Tech solutions give us automation—robots are programmed to do the same things, the same way every time, giving us the consistency we can’t get from human workers. For example, a burger flipping robot can be programmed to avoid cross-contamination, use only sanitized equipment, and cook the burgers to proper temperatures. Sensors can immediately detect potential problems that could cause food safety breaches – such as coolers rising above a pre-set temperature, freezer doors inadvertently left open, and meats that have not been cooked to proper (safe) temperatures.
Some innovative developments in the food industry include:
Robots. Restaurants are using robots to cook and plate food, ensuring consistency and making certain that food safety protocols are followed every time. Automation means tools will never touch both raw and cooked proteins. Less bare hand contact results in less contamination. Robots are programmed to execute tasks the same way every time, while humans are often inconsistent.
Sensors. Sensors can monitor various elements of food safety, such as ensuring that foods are being held at proper temperatures. Centralized, continuous refrigeration monitoring systems signal when temperatures in coolers or freezers rise above safe holding temperatures, reducing food spoilage and waste due to improperly working units.
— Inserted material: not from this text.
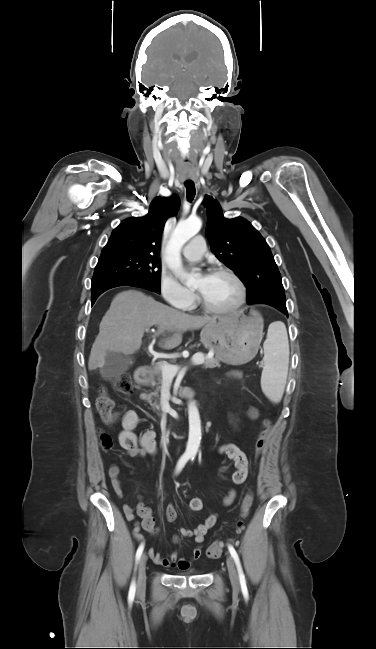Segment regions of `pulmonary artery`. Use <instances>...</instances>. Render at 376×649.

Cooking equipment with built-in sensors—like innovative meat thermometers that change colors when proteins are cooked to safe temperatures—make it easier and more accurate to confirm that foods are being cooked properly and safely.
Smart kitchen equipment. The latest coolers, blast chillers and ovens include wireless systems that track and record temperatures automatically. Virginia Tech is an early adopter of this high-tech equipment, as the school utilizes large storage coolers that automatically alert staff if temperatures rise above a certain point. This is important—it prevents food spoilage and potential foodborne illness outbreaks.
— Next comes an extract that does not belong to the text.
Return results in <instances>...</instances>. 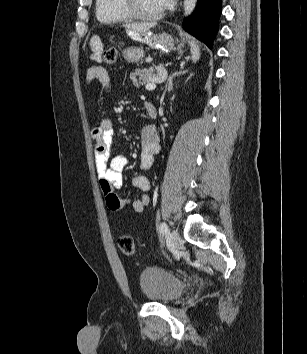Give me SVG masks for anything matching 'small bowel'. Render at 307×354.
<instances>
[{"instance_id": "obj_1", "label": "small bowel", "mask_w": 307, "mask_h": 354, "mask_svg": "<svg viewBox=\"0 0 307 354\" xmlns=\"http://www.w3.org/2000/svg\"><path fill=\"white\" fill-rule=\"evenodd\" d=\"M126 38H137L136 29H127ZM102 44L95 41L91 45V59L96 63L92 65L86 73V81L88 84L97 81L104 91H108L111 87L109 73L105 67L100 65L102 62ZM146 112L150 117L155 116V108L152 105H146ZM114 135L113 123L107 116L103 117L98 126L92 131L95 141V169L99 179L100 188L104 194L106 204L112 211H119L126 205H132L137 213H141L150 203L148 194L151 183L147 177L141 173L133 176V185L140 190L142 194L139 198L131 201L120 197L115 191L120 188L123 183V171L127 166L128 160L126 156L118 154L111 157L110 149ZM141 144V162L140 169L142 171L149 169L155 155L159 152V139L156 128L152 125L145 126L140 133Z\"/></svg>"}]
</instances>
Artificial intelligence. Predictive AI will be instrumental in analyzing supply chain data and using it to anticipate and identify problems before they cause any harm. Future technologies will be able to identify product irregularities and/or potential security breaches to reduce or eliminate hazards in our foods. This could prevent or reduce serious illnesses, such as the (two!) recent widespread romaine lettuce outbreaks. Technology has the potential to identify, track and assess the issues that have caused widespread safety problems in our foods. Tremendous amounts of proteins—including beef, chicken, and ground turkey—have been recalled in recent months over E.coli and salmonella concerns. We need to embrace the technical solutions that can identify potential safety issues earlier in the process—before the potentially dangerous foods are shipped, sold and served.
The Internet of Things. The IoT, connected sensors transmitting large amounts of data, is revolutionizing the supply chain. Food businesses will be better able to track their products and identify/address any operational issues. The IoT will significantly improve transparency and visibility. Sensors will carefully monitor products throughout the supply chain life cycle to identify and address any possible food safety issues or concerns.
Recent food safety breaches have been numerous, widespread and serious. Consumers are (understandably) anxious about eating a Caesar salad after two major E.coli outbreaks around romaine lettuce. Proteins have been recalled—literally hundreds of thousands of pounds at a time. These are NOT isolated incidents. And technological solutions are the answer to this serious, continuous problem.
Everyone in the food industry—from the farmers that grow our food to the restaurant chefs that prepare it—should use and embrace tech tools. While some tech solutions might not be viable for all businesses—clearly, not every restaurant can afford a $60,000 robot like Flippy—tech solutions are becoming more mainstream, accessible and affordable. Technology is helping to keep foods safer—something that humans have been failing at recently.